*** RECORDED DATA ***
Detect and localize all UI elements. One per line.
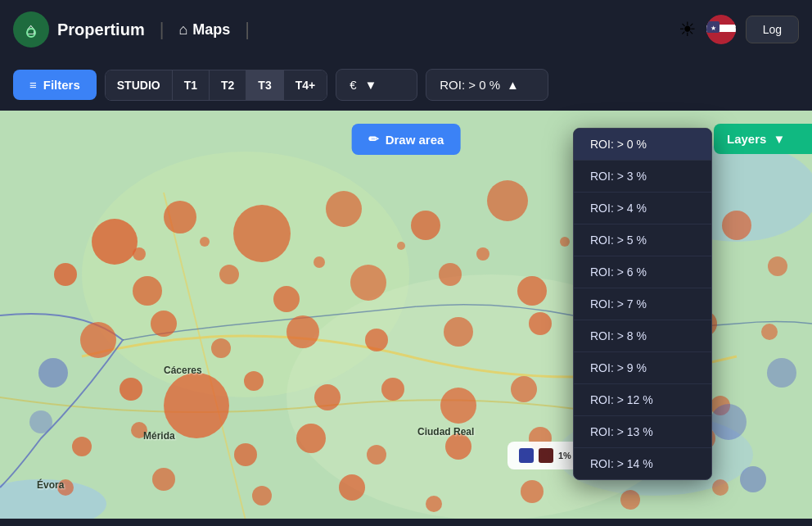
header: ⌂ Propertium | ⌂ Maps | ☀ ★ Log	[0, 0, 812, 59]
filters-icon: ≡	[29, 78, 37, 92]
svg-point-70	[521, 480, 544, 503]
header-divider2: |	[245, 19, 250, 40]
svg-point-65	[57, 479, 74, 496]
svg-point-37	[151, 311, 177, 337]
draw-area-label: Draw area	[386, 133, 444, 147]
legend-swatch-blue	[519, 448, 534, 463]
svg-point-81	[710, 404, 747, 440]
flag-icon: ★	[706, 15, 736, 44]
filters-button[interactable]: ≡ Filters	[13, 70, 97, 100]
svg-point-32	[517, 276, 547, 306]
svg-point-67	[252, 486, 272, 506]
svg-point-51	[440, 388, 476, 424]
layers-button[interactable]: Layers ▼	[714, 124, 812, 154]
svg-point-73	[133, 247, 146, 261]
svg-point-29	[273, 286, 300, 312]
svg-point-75	[314, 256, 325, 268]
header-divider: |	[160, 19, 165, 40]
filters-label: Filters	[43, 78, 80, 92]
currency-select[interactable]: € ▼	[336, 69, 417, 101]
svg-point-74	[200, 237, 210, 247]
svg-point-46	[120, 378, 142, 401]
room-t1-button[interactable]: T1	[173, 70, 210, 100]
roi-option-1[interactable]: ROI: > 3 %	[574, 161, 711, 193]
logo-icon: ⌂	[13, 11, 49, 48]
svg-point-22	[487, 180, 528, 221]
svg-point-82	[740, 466, 766, 492]
maps-icon: ⌂	[178, 21, 187, 39]
svg-point-25	[722, 211, 751, 240]
svg-point-61	[445, 433, 471, 460]
roi-dropdown-button[interactable]: ROI: > 0 % ▲	[426, 69, 548, 101]
login-button[interactable]: Log	[746, 16, 799, 43]
roi-option-0[interactable]: ROI: > 0 %	[574, 129, 711, 161]
roi-option-2[interactable]: ROI: > 4 %	[574, 193, 711, 224]
svg-point-20	[326, 191, 362, 227]
svg-point-50	[381, 378, 404, 401]
currency-arrow-icon: ▼	[365, 78, 377, 92]
svg-point-45	[761, 324, 778, 340]
theme-toggle-button[interactable]: ☀	[679, 18, 697, 41]
room-filter-group: STUDIO T1 T2 T3 T4+	[105, 70, 327, 101]
room-t3-button[interactable]: T3	[246, 70, 283, 100]
roi-option-8[interactable]: ROI: > 12 %	[574, 384, 711, 416]
svg-point-69	[426, 496, 442, 512]
roi-option-7[interactable]: ROI: > 9 %	[574, 352, 711, 384]
svg-point-59	[296, 424, 326, 453]
svg-point-84	[767, 358, 796, 388]
maps-nav[interactable]: ⌂ Maps	[178, 21, 230, 39]
svg-point-31	[439, 263, 462, 286]
svg-point-48	[244, 371, 264, 391]
roi-label: ROI: > 0 %	[440, 78, 500, 92]
svg-point-35	[768, 256, 787, 276]
draw-icon: ✏	[368, 132, 379, 147]
draw-area-button[interactable]: ✏ Draw area	[352, 124, 461, 155]
svg-text:★: ★	[710, 25, 715, 32]
svg-point-28	[219, 265, 239, 284]
svg-point-60	[367, 445, 386, 465]
svg-point-83	[29, 410, 52, 433]
svg-point-42	[529, 312, 552, 335]
roi-option-3[interactable]: ROI: > 5 %	[574, 224, 711, 256]
svg-point-78	[560, 237, 570, 247]
brand-name: Propertium	[57, 20, 145, 39]
room-t2-button[interactable]: T2	[210, 70, 246, 100]
svg-point-21	[411, 211, 440, 240]
svg-point-56	[72, 437, 92, 456]
language-button[interactable]: ★	[706, 15, 736, 44]
svg-point-41	[444, 317, 473, 347]
layers-chevron-icon: ▼	[773, 132, 785, 146]
roi-dropdown-menu: ROI: > 0 % ROI: > 3 % ROI: > 4 % ROI: > …	[573, 128, 712, 480]
svg-point-38	[211, 338, 231, 358]
svg-point-27	[133, 276, 162, 306]
svg-point-47	[164, 373, 229, 438]
roi-option-4[interactable]: ROI: > 6 %	[574, 256, 711, 288]
svg-point-19	[233, 205, 291, 262]
svg-point-49	[314, 384, 341, 410]
svg-point-18	[164, 201, 196, 234]
header-right: ☀ ★ Log	[679, 15, 799, 44]
svg-point-77	[476, 247, 489, 261]
svg-point-80	[38, 358, 68, 388]
svg-point-36	[80, 322, 116, 358]
roi-arrow-icon: ▲	[507, 78, 519, 92]
roi-option-5[interactable]: ROI: > 7 %	[574, 288, 711, 320]
roi-option-9[interactable]: ROI: > 13 %	[574, 416, 711, 448]
svg-point-39	[286, 315, 319, 348]
room-studio-button[interactable]: STUDIO	[106, 70, 173, 100]
svg-point-57	[131, 422, 147, 438]
svg-point-30	[350, 265, 386, 301]
svg-point-26	[54, 263, 77, 286]
toolbar: ≡ Filters STUDIO T1 T2 T3 T4+ € ▼ ROI: >…	[0, 59, 812, 111]
roi-option-6[interactable]: ROI: > 8 %	[574, 320, 711, 352]
svg-point-71	[620, 490, 640, 510]
currency-symbol: €	[350, 78, 356, 92]
roi-option-10[interactable]: ROI: > 14 %	[574, 448, 711, 479]
svg-point-52	[511, 376, 537, 402]
logo-area: ⌂ Propertium	[13, 11, 145, 48]
svg-point-58	[234, 443, 257, 466]
room-t4plus-button[interactable]: T4+	[284, 70, 327, 100]
svg-point-17	[92, 219, 138, 265]
svg-point-76	[397, 242, 405, 250]
svg-point-40	[365, 329, 388, 351]
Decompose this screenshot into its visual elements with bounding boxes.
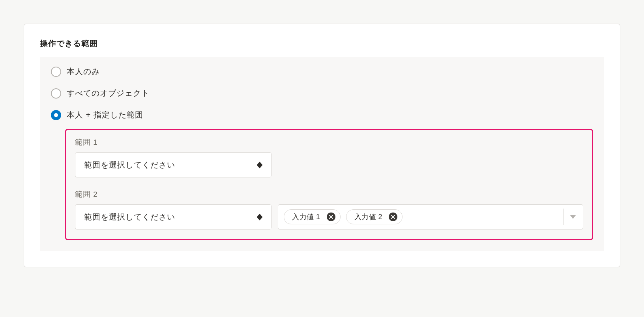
select-sort-icon xyxy=(257,214,262,220)
settings-card: 操作できる範囲 本人のみ すべてのオブジェクト 本人 + 指定した範囲 範囲 1… xyxy=(24,24,620,267)
tag-item: 入力値 2 xyxy=(346,209,403,224)
range-1-select[interactable]: 範囲を選択してください xyxy=(75,152,271,177)
section-title: 操作できる範囲 xyxy=(40,38,604,49)
range-2-multiselect[interactable]: 入力値 1 入力値 2 xyxy=(278,204,583,229)
radio-label: すべてのオブジェクト xyxy=(67,88,150,99)
radio-self-plus-range[interactable]: 本人 + 指定した範囲 xyxy=(51,110,593,120)
multiselect-dropdown-toggle[interactable] xyxy=(564,209,580,225)
tag-item: 入力値 1 xyxy=(284,209,341,224)
range-2-group: 範囲 2 範囲を選択してください 入力値 1 xyxy=(75,189,583,229)
radio-label: 本人のみ xyxy=(67,66,100,77)
scope-radio-group: 本人のみ すべてのオブジェクト 本人 + 指定した範囲 範囲 1 範囲を選択して… xyxy=(40,57,604,251)
radio-icon xyxy=(51,88,61,99)
range-1-group: 範囲 1 範囲を選択してください xyxy=(75,137,583,177)
range-1-label: 範囲 1 xyxy=(75,137,583,147)
tag-label: 入力値 2 xyxy=(354,212,383,222)
select-placeholder: 範囲を選択してください xyxy=(84,160,175,170)
select-placeholder: 範囲を選択してください xyxy=(84,212,175,222)
chevron-down-icon xyxy=(570,215,576,219)
radio-icon xyxy=(51,67,61,77)
select-sort-icon xyxy=(257,162,262,168)
tag-label: 入力値 1 xyxy=(292,212,320,222)
tag-list: 入力値 1 入力値 2 xyxy=(284,209,559,224)
tag-remove-icon[interactable] xyxy=(389,213,397,221)
tag-remove-icon[interactable] xyxy=(327,213,335,221)
radio-all-objects[interactable]: すべてのオブジェクト xyxy=(51,88,593,99)
radio-icon-selected xyxy=(51,110,61,120)
range-2-select[interactable]: 範囲を選択してください xyxy=(75,204,271,229)
radio-label: 本人 + 指定した範囲 xyxy=(67,110,143,120)
range-configuration-box: 範囲 1 範囲を選択してください 範囲 2 範囲を選択してください xyxy=(65,129,593,240)
radio-self-only[interactable]: 本人のみ xyxy=(51,66,593,77)
range-2-label: 範囲 2 xyxy=(75,189,583,200)
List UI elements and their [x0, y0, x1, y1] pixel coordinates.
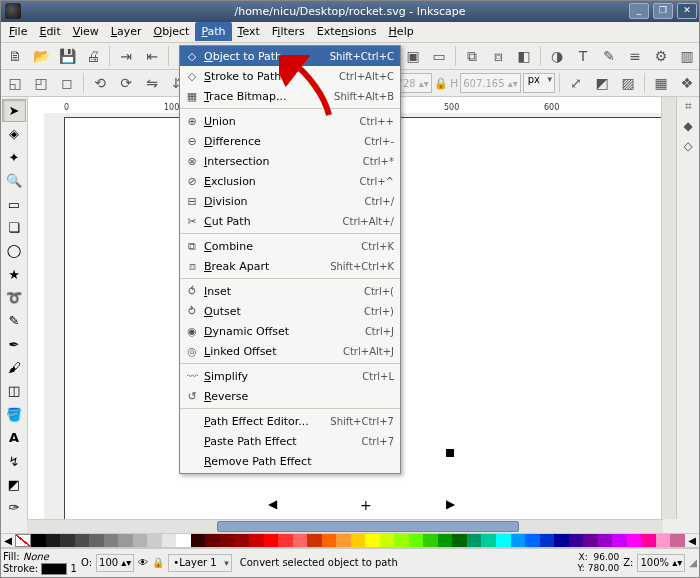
***
_EXERCISE INSTRUCTIONS:_
What lines hold the string "dropdown"? Pick them out of the data.

_RESULT OF THE EXERCISE:_
roi-dropdown-button[interactable]: ROI: > 0 % ▲	[426, 69, 548, 101]
roi-dropdown-menu: ROI: > 0 % ROI: > 3 % ROI: > 4 % ROI: > …	[573, 128, 712, 480]
multiselect-dropdown-toggle[interactable] xyxy=(564,209,580,225)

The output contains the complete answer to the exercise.